Available data: Begin

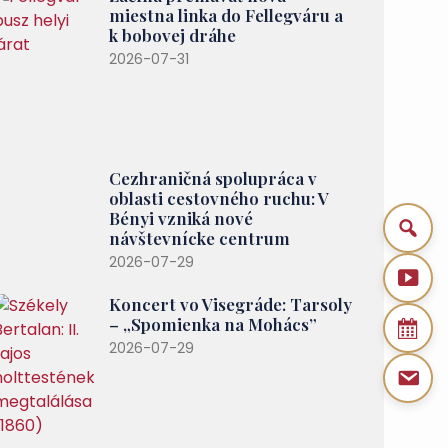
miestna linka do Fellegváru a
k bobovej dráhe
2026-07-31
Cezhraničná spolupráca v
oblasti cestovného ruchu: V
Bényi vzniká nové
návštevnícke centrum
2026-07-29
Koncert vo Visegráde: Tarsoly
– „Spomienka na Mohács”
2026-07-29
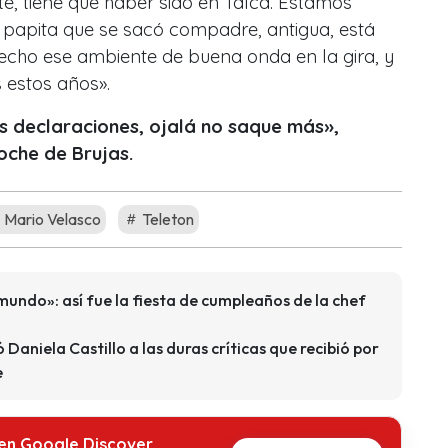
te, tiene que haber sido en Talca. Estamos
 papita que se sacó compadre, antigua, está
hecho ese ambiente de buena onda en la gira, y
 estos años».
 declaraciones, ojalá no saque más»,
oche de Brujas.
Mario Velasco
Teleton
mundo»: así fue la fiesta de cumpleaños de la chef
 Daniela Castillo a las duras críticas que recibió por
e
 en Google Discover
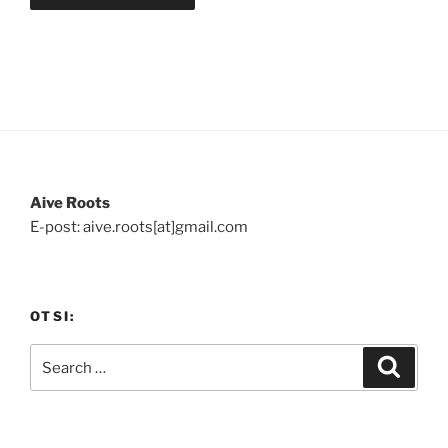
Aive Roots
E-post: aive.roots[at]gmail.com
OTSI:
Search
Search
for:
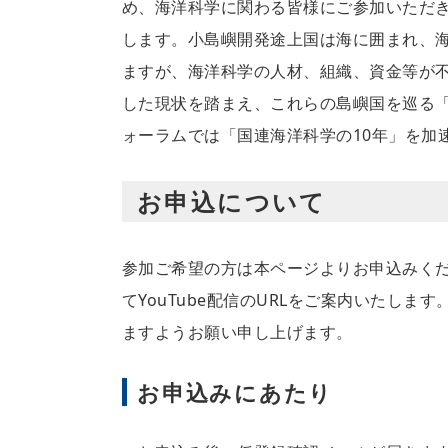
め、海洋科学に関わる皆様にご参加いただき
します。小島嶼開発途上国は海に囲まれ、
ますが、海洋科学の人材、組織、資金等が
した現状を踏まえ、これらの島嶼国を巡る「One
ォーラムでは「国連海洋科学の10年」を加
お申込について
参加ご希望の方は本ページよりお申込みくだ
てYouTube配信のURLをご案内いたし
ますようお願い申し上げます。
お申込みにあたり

Available data: End

Brief:
The data above should be returned in full, exactly as written, apart from its images.

Solution to the exercise:
miestna linka do Fellegváru a
k bobovej dráhe
2026-07-31
Cezhraničná spolupráca v
oblasti cestovného ruchu: V
Bényi vzniká nové
návštevnícke centrum
2026-07-29
Koncert vo Visegráde: Tarsoly
– „Spomienka na Mohács”
2026-07-29
te, tiene que haber sido en Talca. Estamos
 papita que se sacó compadre, antigua, está
hecho ese ambiente de buena onda en la gira, y
 estos años».
 declaraciones, ojalá no saque más»,
oche de Brujas.
Mario Velasco
Teleton
mundo»: así fue la fiesta de cumpleaños de la chef
 Daniela Castillo a las duras críticas que recibió por
e
 en Google Discover
Aive Roots
E-post: aive.roots[at]gmail.com
OTSI:
Search
Search
for:
め、海洋科学に関わる皆様にご参加いただき
します。小島嶼開発途上国は海に囲まれ、
ますが、海洋科学の人材、組織、資金等が
した現状を踏まえ、これらの島嶼国を巡る「One
ォーラムでは「国連海洋科学の10年」を加
お申込について
参加ご希望の方は本ページよりお申込みくだ
てYouTube配信のURLをご案内いたし
ますようお願い申し上げます。
お申込みにあたり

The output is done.